Anyway good luck on your next attempt. I definitely sympathize.


----------



## DynaMechEng (Jan 24, 2011)

I passed on the first try (Oct 2010 - MD depth). I got my MSME in 2008 and BSME in 2004, so the material might have been a little fresher for me. I spent about 300 hours studying (10 hours a week mid-July to mid-August, 20 hours a week mid-August to mid-September, and 40 hours a week mid-September to mid-October).

I'm a big believer in doing everything you can to simulate test conditions. Sure, you can't replicate it entirely, but do it as best as you can. It's not enough to be able to do the problems, you have to be able to do them in six minutes each (average) and keep your stamina up through 40 problems. I think a lot of people make the mistake of just studying, instead of studying for the test.

I probably worked those SMS problems 8-10 times each. Each time I worked them, if I didn't initially get it right, I kept working it until I did (and this I counted as working it 1 time). Even when I got to the point that I knew it inside and out, I kept working them.

If you're taking MD, I only recommend working the breadth problems for SMS Refrig/HVAC and SMS Thermal/Fluids. If you haven't done so already, buy the NCEES practice exam.

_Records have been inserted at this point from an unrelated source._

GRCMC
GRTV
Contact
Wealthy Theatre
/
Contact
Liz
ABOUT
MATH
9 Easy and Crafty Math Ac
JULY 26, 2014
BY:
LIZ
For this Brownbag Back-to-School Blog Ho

Hope that helps and good luck on your next attempt!


----------



## HerrKaLeun (Jan 24, 2011)

JHood said:


> I am considering getting a copy of the NCEES sample exam and possibly the PPI sample exam although if the PPI questions are on the same difficulty level as the MERM practice problems, I would put more emphasis on the NCEES problems. If I can manage to get a schedule/plan set up to start in February, I should have more than enough time to take the sample exams. Right now, I am trying to prioritize what books/problems/sample-exams/etc to study and how long to study. I am familiar with where everything is in shigleys and have tabbed what I found important, but haven't tried any problems just because I was running out of time leading up to the exam. I had to use shigleys for a senior level undergrad class and was assigned HW, however that was back in 2004. I could foresee trying some problems as I reread through shigleys again.


I'm selling an NCEES 2008 but here is some free advice: to me MD and HVAC are two completely different things. I did HVAC, but really sucked at MD. I understand the connection between HVAC and T/F. What I'm trying to say is, you should really decide on what discipline you want to do. This may depend on your daily work, or the things that you like better. I myself just like HVAC and have an easy time understanding it. but MD, it would be torture and i likely would fail despite studying a lot. Did you see on the scoring evaluation if you did much better in MD than in HVAC?

Second, unless you have too much time, don't focus too much on MERM. Obviously you need to know and tab it well. but the PPI 500 practice problems (they are harder), the PPI sample test and SMS and NCEES sample exam are better to prepare. I heard the MD SMS was really bad. I only can speak of the HVAC SMS, and found them good. If you really run out of problems, you can solve the MERM ones. You also should know all the other reference material. for MD I assume there is more than Shigley. You likely need the ASHRAE books for am. And there may be more MD books, If MD is your thing.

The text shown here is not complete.